**YOUR ASSIGNMENT:**
Each line that includes the word "ioPAC" should be copied from the records.

Page-level text extractions
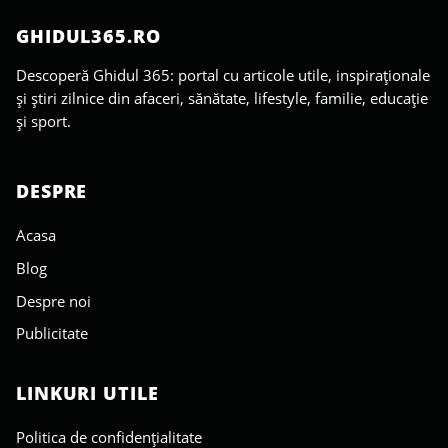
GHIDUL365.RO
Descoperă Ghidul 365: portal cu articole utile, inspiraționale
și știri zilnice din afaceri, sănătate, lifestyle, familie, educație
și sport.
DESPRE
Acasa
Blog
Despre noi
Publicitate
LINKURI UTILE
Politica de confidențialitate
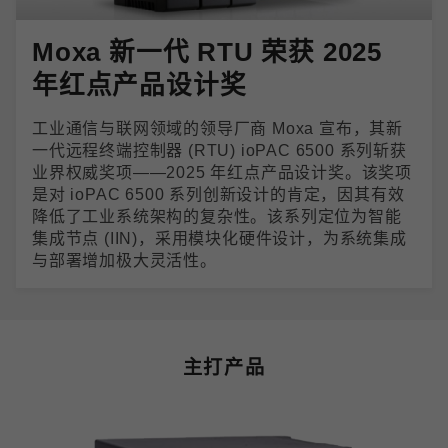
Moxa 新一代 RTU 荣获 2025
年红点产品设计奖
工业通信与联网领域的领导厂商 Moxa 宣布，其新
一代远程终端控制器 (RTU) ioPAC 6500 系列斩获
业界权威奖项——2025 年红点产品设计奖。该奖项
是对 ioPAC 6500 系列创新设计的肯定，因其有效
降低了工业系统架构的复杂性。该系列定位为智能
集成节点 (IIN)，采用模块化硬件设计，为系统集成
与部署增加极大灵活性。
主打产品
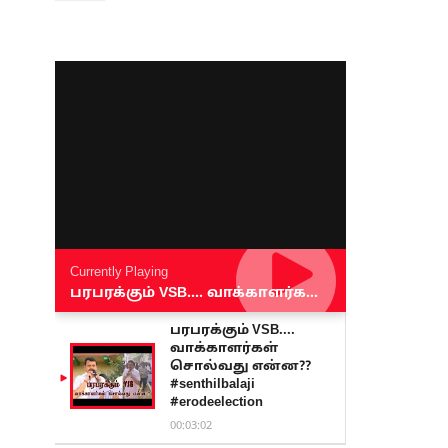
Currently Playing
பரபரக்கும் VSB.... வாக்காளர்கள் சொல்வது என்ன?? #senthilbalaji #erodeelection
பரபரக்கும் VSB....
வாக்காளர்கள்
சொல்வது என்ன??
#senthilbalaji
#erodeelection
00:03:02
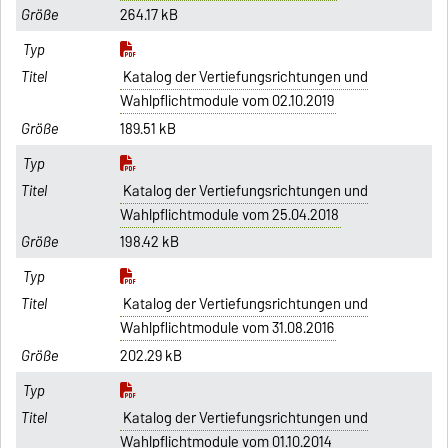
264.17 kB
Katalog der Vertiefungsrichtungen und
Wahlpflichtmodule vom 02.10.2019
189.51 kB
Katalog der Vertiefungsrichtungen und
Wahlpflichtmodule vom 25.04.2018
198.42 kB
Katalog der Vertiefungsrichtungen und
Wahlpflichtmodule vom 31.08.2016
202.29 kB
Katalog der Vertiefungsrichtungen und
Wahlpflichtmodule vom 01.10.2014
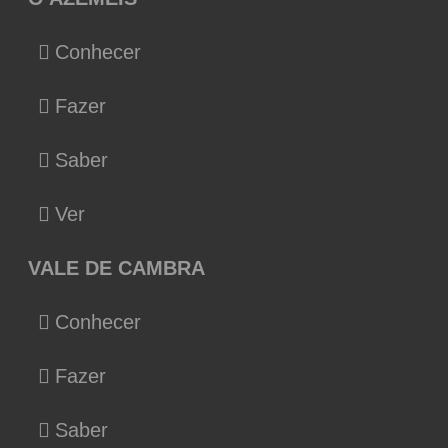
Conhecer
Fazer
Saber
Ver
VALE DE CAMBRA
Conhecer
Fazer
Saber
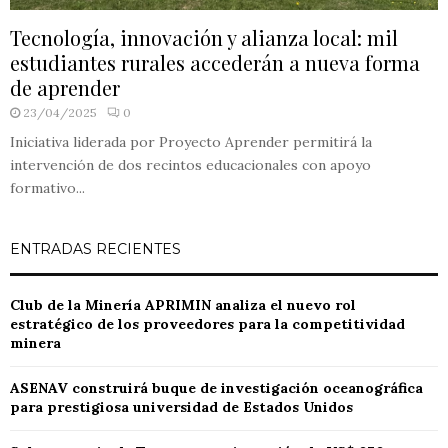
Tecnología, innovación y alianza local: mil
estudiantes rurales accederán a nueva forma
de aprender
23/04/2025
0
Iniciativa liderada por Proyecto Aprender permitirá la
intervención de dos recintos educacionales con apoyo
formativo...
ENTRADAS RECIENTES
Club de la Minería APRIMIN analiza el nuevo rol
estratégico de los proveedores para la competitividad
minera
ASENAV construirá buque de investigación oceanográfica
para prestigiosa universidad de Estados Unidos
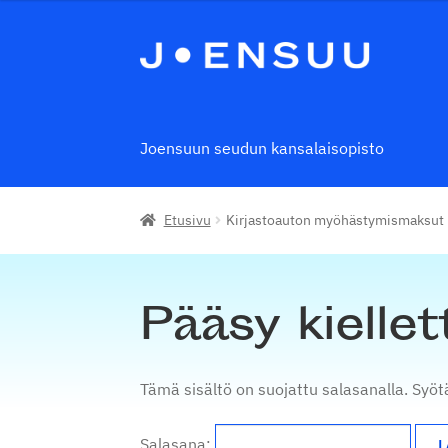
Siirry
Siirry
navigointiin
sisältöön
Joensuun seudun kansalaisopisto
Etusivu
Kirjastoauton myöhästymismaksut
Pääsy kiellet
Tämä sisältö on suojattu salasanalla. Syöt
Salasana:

**EXERCISE ANSWER:**
一代远程终端控制器 (RTU) ioPAC 6500 系列斩获
是对 ioPAC 6500 系列创新设计的肯定，因其有效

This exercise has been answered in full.